● **Data**:
#####

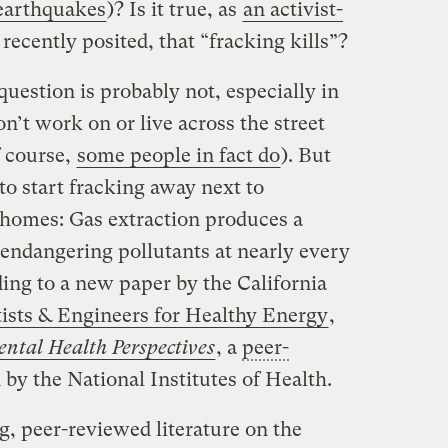
earthquakes
)? Is it true, as
an activist-
recently posited, that “fracking kills”?
uestion is probably not, especially in
n’t work on or live across the street
f course,
some people in fact do
). But
 to start fracking away next to
homes: Gas extraction produces a
-endangering pollutants at nearly every
ding to a new paper by the California
tists & Engineers for Healthy Energy
,
ntal Health Perspectives
, a
peer-
by the National Institutes of Health.
g, peer-reviewed literature on the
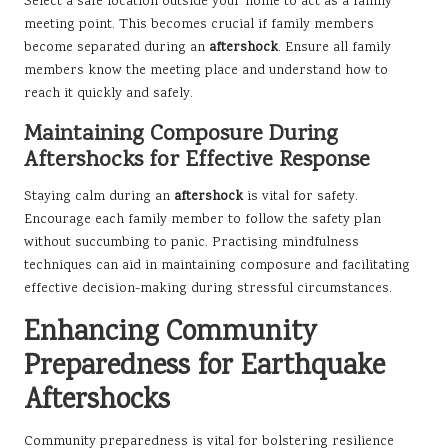
Select a safe location outside your home to act as a family
meeting point. This becomes crucial if family members
become separated during an
aftershock
. Ensure all family
members know the meeting place and understand how to
reach it quickly and safely.
Maintaining Composure During
Aftershocks for Effective Response
Staying calm during an
aftershock
is vital for safety.
Encourage each family member to follow the safety plan
without succumbing to panic. Practising mindfulness
techniques can aid in maintaining composure and facilitating
effective decision-making during stressful circumstances.
Enhancing Community
Preparedness for Earthquake
Aftershocks
Community preparedness is vital for bolstering resilience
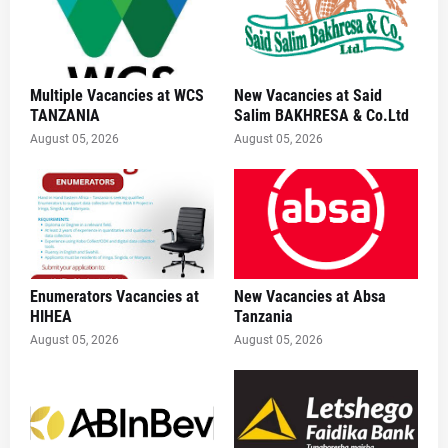
Multiple Vacancies at WCS
New Vacancies at Said
TANZANIA
Salim BAKHRESA & Co.Ltd
August 05, 2026
August 05, 2026
Enumerators Vacancies at
New Vacancies at Absa
HIHEA
Tanzania
August 05, 2026
August 05, 2026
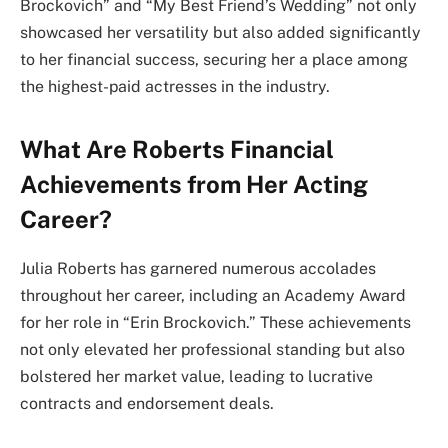
Brockovich” and “My Best Friend’s Wedding” not only
showcased her versatility but also added significantly
to her financial success, securing her a place among
the highest-paid actresses in the industry.
What Are Roberts Financial
Achievements from Her Acting
Career?
Julia Roberts has garnered numerous accolades
throughout her career, including an Academy Award
for her role in “Erin Brockovich.” These achievements
not only elevated her professional standing but also
bolstered her market value, leading to lucrative
contracts and endorsement deals.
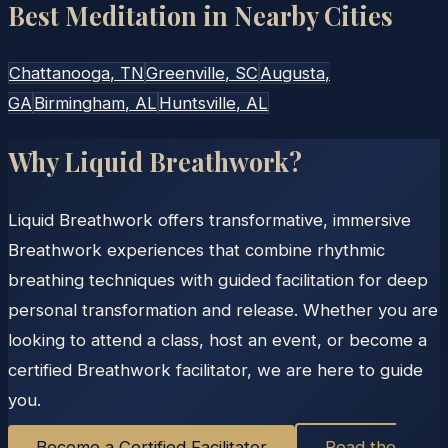
Best Meditation in Nearby Cities
Chattanooga
, TN
Greenville
, SC
Augusta
,
GA
Birmingham
, AL
Huntsville
, AL
Why Liquid Breathwork?
Liquid Breathwork offers transformative, immersive
Breathwork experiences that combine rhythmic
breathing techniques with guided facilitation for deep
personal transformation and release. Whether you are
looking to attend a class, host an event, or become a
certified Breathwork facilitator, we are here to guide
you.
Become a Certified Facilitator
Read the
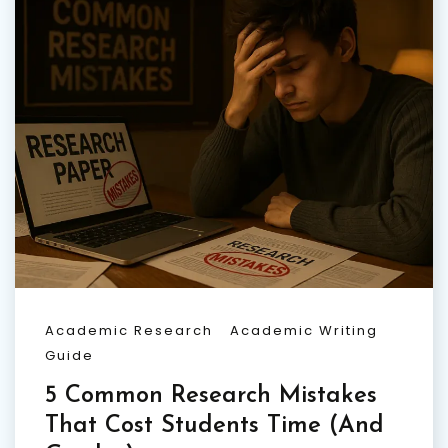
Academic Research
Academic Writing
Guide
5 Common Research Mistakes
That Cost Students Time (And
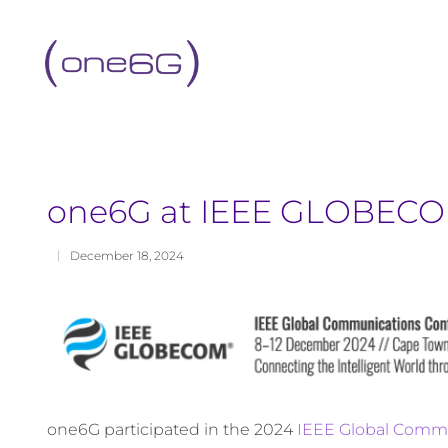
content
one6G at IEEE GLOBECO
December 18, 2024
one6G participated in the 2024
IEEE Global Comm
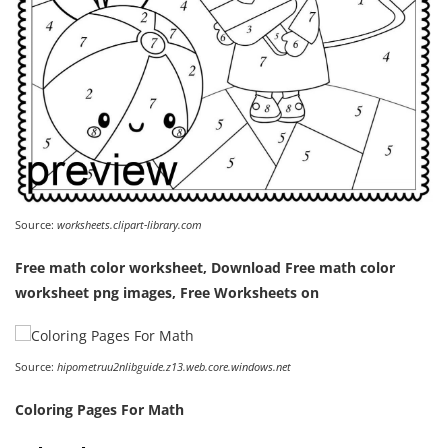
Source:
worksheets.clipart-library.com
Free math color worksheet, Download Free math color
worksheet png images, Free Worksheets on
Source:
hipometruu2nlibguide.z13.web.core.windows.net
Coloring Pages For Math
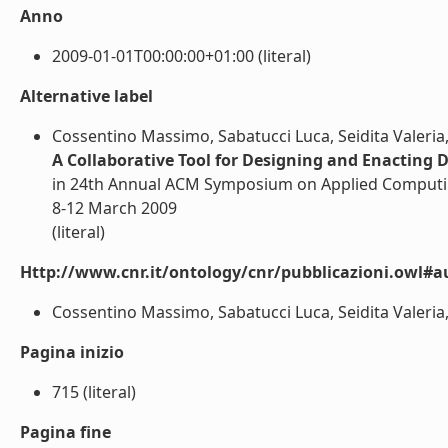
Anno
2009-01-01T00:00:00+01:00 (literal)
Alternative label
Cossentino Massimo, Sabatucci Luca, Seidita Valeria,
A Collaborative Tool for Designing and Enacting 
in 24th Annual ACM Symposium on Applied Computin
8-12 March 2009
(literal)
Http://www.cnr.it/ontology/cnr/pubblicazioni.owl#a
Cossentino Massimo, Sabatucci Luca, Seidita Valeria, 
Pagina inizio
715 (literal)
Pagina fine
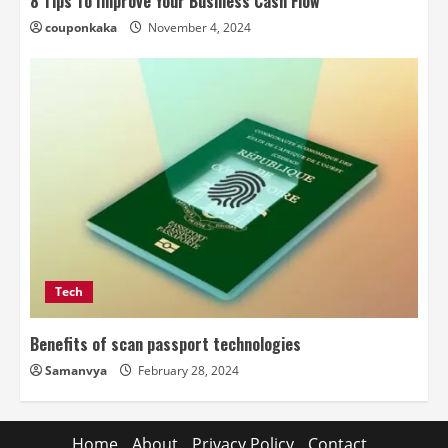
8 Tips To Improve Your Business Cash Flow
couponkaka
November 4, 2024
Tech
Benefits of scan passport technologies
Samanvya
February 28, 2024
Home
About
Privacy Policy
Contact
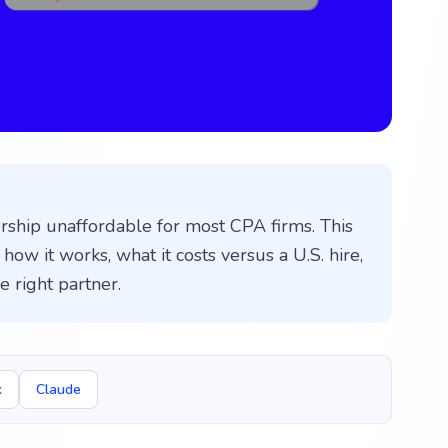
ship unaffordable for most CPA firms. This
how it works, what it costs versus a U.S. hire,
 right partner.
k
Claude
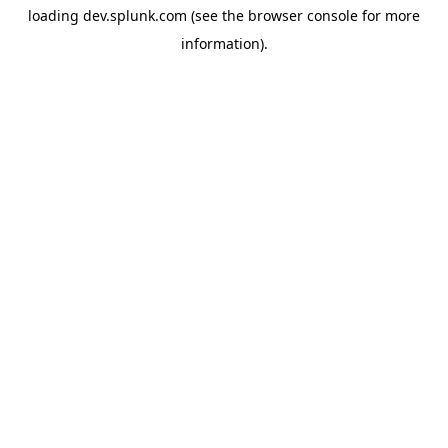
loading
dev.splunk.com
(see the
browser console
for more
information).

#####

● **Try it**: Could you repeat exactly the lines from the one containing "5 Common Research Mistakes" through the last line of the records, both included, without the pictures?

● **Exercise response**:
5 Common Research Mistakes
That Cost Students Time (And
content
one6G at IEEE GLOBECO
December 18, 2024
one6G participated in the 2024
IEEE Global Comm
Source:
worksheets.clipart-library.com
Free math color worksheet, Download Free math color
worksheet png images, Free Worksheets on
Source:
hipometruu2nlibguide.z13.web.core.windows.net
Coloring Pages For Math
Anno
2009-01-01T00:00:00+01:00 (literal)
Alternative label
Cossentino Massimo, Sabatucci Luca, Seidita Valeria,
A Collaborative Tool for Designing and Enacting 
in 24th Annual ACM Symposium on Applied Computin
8-12 March 2009
(literal)
Http://www.cnr.it/ontology/cnr/pubblicazioni.owl#a
Cossentino Massimo, Sabatucci Luca, Seidita Valeria, 
Pagina inizio
715 (literal)
Pagina fine
8 Tips To Improve Your Business Cash Flow
couponkaka
November 4, 2024
Tech
Benefits of scan passport technologies
Samanvya
February 28, 2024
Home
About
Privacy Policy
Contact
ship unaffordable for most CPA firms. This
how it works, what it costs versus a U.S. hire,
 right partner.
k
Claude
loading
dev.splunk.com
(see the
browser console
for more
information).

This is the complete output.